## [WHAT YOU HAVE TO DO]
Except for the pictures, write out all the records that follow exactly.

:: SOURCE MATERIAL

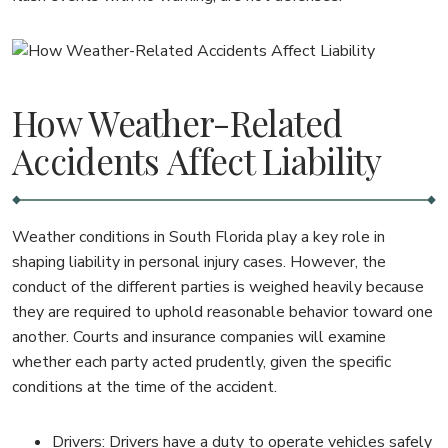
How Weather-Related
Accidents Affect Liability
Weather conditions in South Florida play a key role in
shaping liability in personal injury cases. However, the
conduct of the different parties is weighed heavily because
they are required to uphold reasonable behavior toward one
another. Courts and insurance companies will examine
whether each party acted prudently, given the specific
conditions at the time of the accident.
Drivers: Drivers have a duty to operate vehicles safely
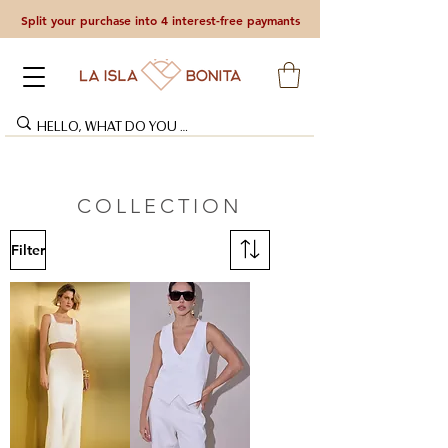
Split your purchase into 4 interest-free paymants
COLLECTION
Filter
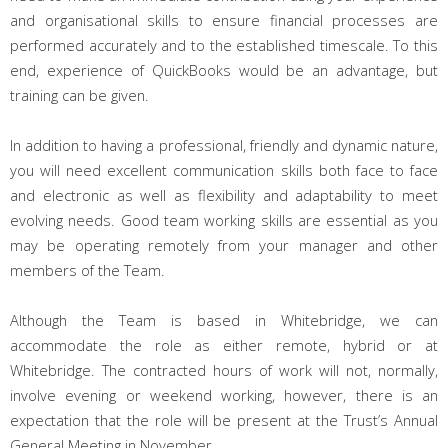
and organisational skills to ensure financial processes are
performed accurately and to the established timescale. To this
end, experience of QuickBooks would be an advantage, but
training can be given.
In addition to having a professional, friendly and dynamic nature,
you will need e
xcellent communication skills both face to face
and electronic as well as flexibility and adaptability to meet
evolving needs. Good team working skills are essential as you
may be operating remotely from your manager and other
members of the Team.
Although the Team is based in Whitebridge, we can
accommodate the role as either remote, hybrid or at
Whitebridge. The contracted hours
of work will not, normally,
involve evening or weekend working, however, there is an
expectation that the role will be present at the Trust’s Annual
General Meeting in November.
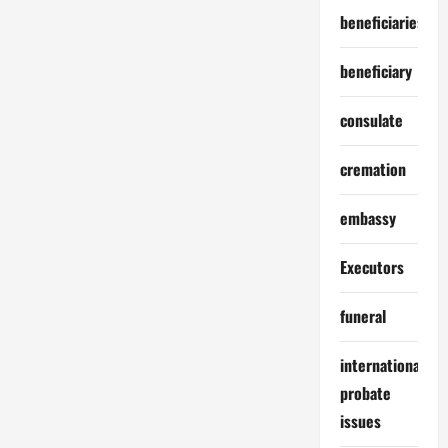
beneficiaries
beneficiary
consulate
cremation
embassy
Executors
funeral
international
probate
issues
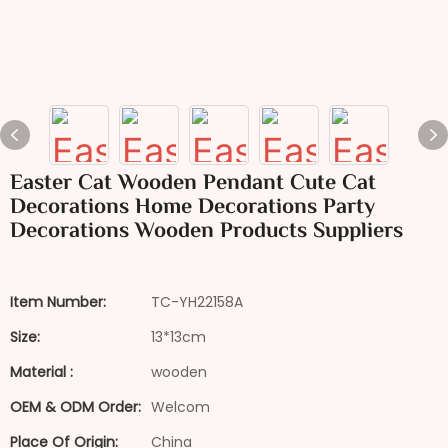
Easter Cat Wooden Pendant Cute Cat
Decorations Home Decorations Party
Decorations Wooden Products Suppliers
Item Number:
TC-YH22158A
Size:
13*13cm
Material :
wooden
OEM & ODM Order:
Welcom
Place Of Origin:
China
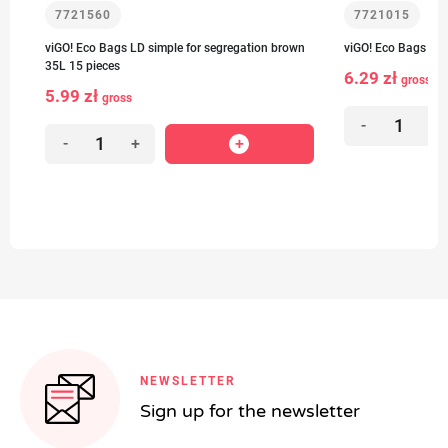
7721560
7721015
viGO! Eco Bags LD simple for segregation brown
viGO! Eco Bags LD 
35L 15 pieces
6.29 zł
gross
5.99 zł
gross
-
+
-
+
NEWSLETTER
Sign up for the newsletter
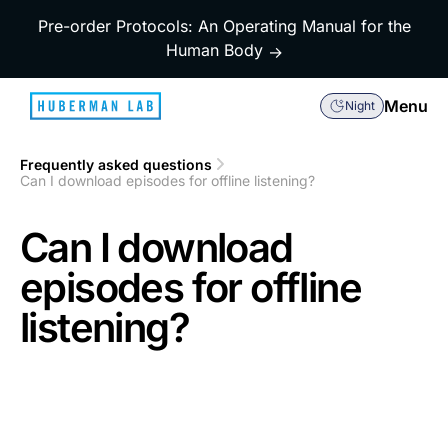
Pre-order Protocols: An Operating Manual for the
Human Body
→
Menu
Night
Frequently asked questions
1
Can I download episodes for offline listening?
2
Can I download
episodes for offline
listening?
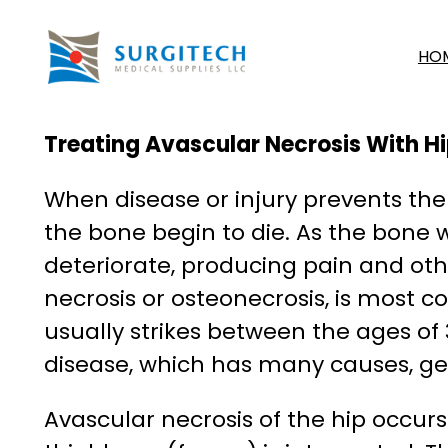
Skip
to
HO
content
Treating Avascular Necrosis With H
When disease or injury prevents the 
the bone begin to die. As the bone w
deteriorate, producing pain and oth
necrosis or osteonecrosis, is most c
usually strikes between the ages of
disease, which has many causes, ge
Avascular necrosis of the hip occurs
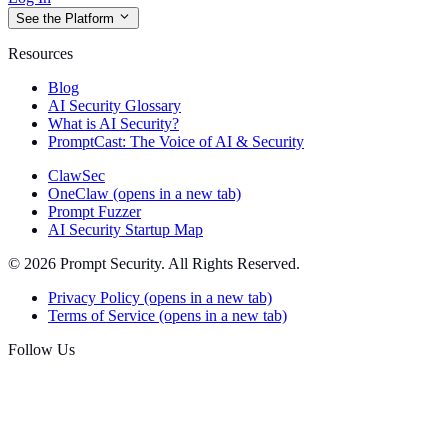
See the Platform
Resources
Blog
AI Security Glossary
What is AI Security?
PromptCast: The Voice of AI & Security
ClawSec
OneClaw
(opens in a new tab)
Prompt Fuzzer
AI Security Startup Map
© 2026 Prompt Security. All Rights Reserved.
Privacy Policy
(opens in a new tab)
Terms of Service
(opens in a new tab)
Follow Us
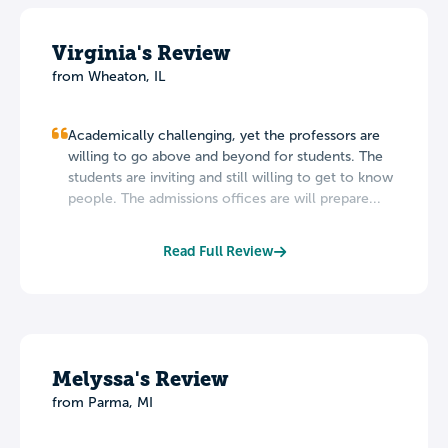
Virginia's Review
from Wheaton, IL
Academically challenging, yet the professors are
willing to go above and beyond for students. The
students are inviting and still willing to get to know
people. The admissions offices are will prepare...
Read Full Review
Melyssa's Review
from Parma, MI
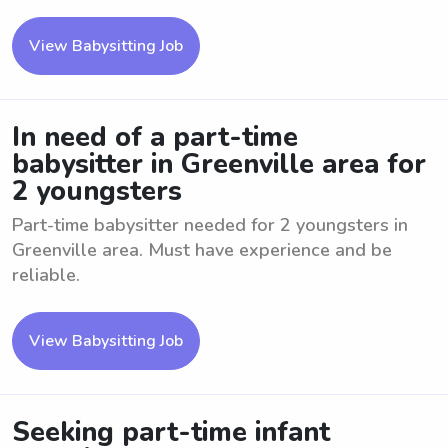
View Babysitting Job
In need of a part-time
babysitter in Greenville area for
2 youngsters
Part-time babysitter needed for 2 youngsters in
Greenville area. Must have experience and be
reliable.
View Babysitting Job
Seeking part-time infant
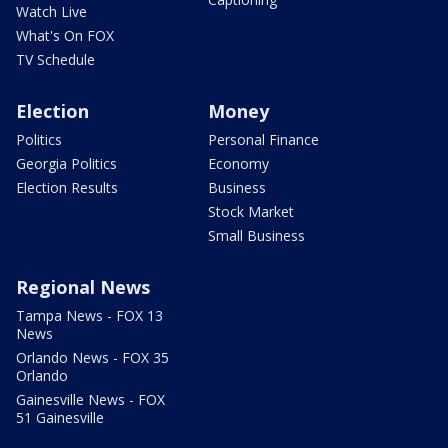
Watch Live
What's On FOX
TV Schedule
Election
Money
Politics
Personal Finance
Georgia Politics
Economy
Election Results
Business
Stock Market
Small Business
Regional News
Tampa News - FOX 13
News
Orlando News - FOX 35
Orlando
Gainesville News - FOX
51 Gainesville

::::

## [ANSWER TO THE EXERCISE]
How Weather-Related
Accidents Affect Liability
Weather conditions in South Florida play a key role in
shaping liability in personal injury cases. However, the
conduct of the different parties is weighed heavily because
they are required to uphold reasonable behavior toward one
another. Courts and insurance companies will examine
whether each party acted prudently, given the specific
conditions at the time of the accident.
Drivers: Drivers have a duty to operate vehicles safely
Split your purchase into 4 interest-free paymants
COLLECTION
Filter
and organisational skills to ensure financial processes are
performed accurately and to the established timescale. To this
end, experience of QuickBooks would be an advantage, but
training can be given.
In addition to having a professional, friendly and dynamic nature,
you will need e
xcellent communication skills both face to face
and electronic as well as flexibility and adaptability to meet
evolving needs. Good team working skills are essential as you
may be operating remotely from your manager and other
members of the Team.
Although the Team is based in Whitebridge, we can
accommodate the role as either remote, hybrid or at
Whitebridge. The contracted hours
of work will not, normally,
involve evening or weekend working, however, there is an
expectation that the role will be present at the Trust’s Annual
General Meeting in November.
beneficiaries
beneficiary
consulate
cremation
embassy
Executors
funeral
international
probate
issues
Easter Cat Wooden Pendant Cute Cat
Decorations Home Decorations Party
Decorations Wooden Products Suppliers
Item Number:
TC-YH22158A
Size:
13*13cm
Material :
wooden
OEM & ODM Order:
Welcom
Place Of Origin:
China
7721560
7721015
viGO! Eco Bags LD simple for segregation brown
viGO! Eco Bags LD 
35L 15 pieces
6.29 zł
gross
5.99 zł
gross
-
+
-
+
NEWSLETTER
Sign up for the newsletter
Pre-order Protocols: An Operating Manual for the
Human Body
→
Menu
Night
Frequently asked questions
1
Can I download episodes for offline listening?
2
Can I download
episodes for offline
listening?
Skip
to
HO
content
Treating Avascular Necrosis With H
When disease or injury prevents the 
the bone begin to die. As the bone w
deteriorate, producing pain and oth
necrosis or osteonecrosis, is most c
usually strikes between the ages of
disease, which has many causes, ge
Avascular necrosis of the hip occurs
See the Platform
Resources
Blog
AI Security Glossary
What is AI Security?
PromptCast: The Voice of AI & Security
ClawSec
OneClaw
(opens in a new tab)
Prompt Fuzzer
AI Security Startup Map
© 2026 Prompt Security. All Rights Reserved.
Privacy Policy
(opens in a new tab)
Terms of Service
(opens in a new tab)
Follow Us
Virginia's Review
from Wheaton, IL
Academically challenging, yet the professors are
willing to go above and beyond for students. The
students are inviting and still willing to get to know
people. The admissions offices are will prepare...
Read Full Review
Melyssa's Review
from Parma, MI
View Babysitting Job
In need of a part-time
babysitter in Greenville area for
2 youngsters
Part-time babysitter needed for 2 youngsters in
Greenville area. Must have experience and be
reliable.
View Babysitting Job
Seeking part-time infant
Watch Live
What's On FOX
TV Schedule
Election
Money
Politics
Personal Finance
Georgia Politics
Economy
Election Results
Business
Stock Market
Small Business
Regional News
Tampa News - FOX 13
News
Orlando News - FOX 35
Orlando
Gainesville News - FOX
51 Gainesville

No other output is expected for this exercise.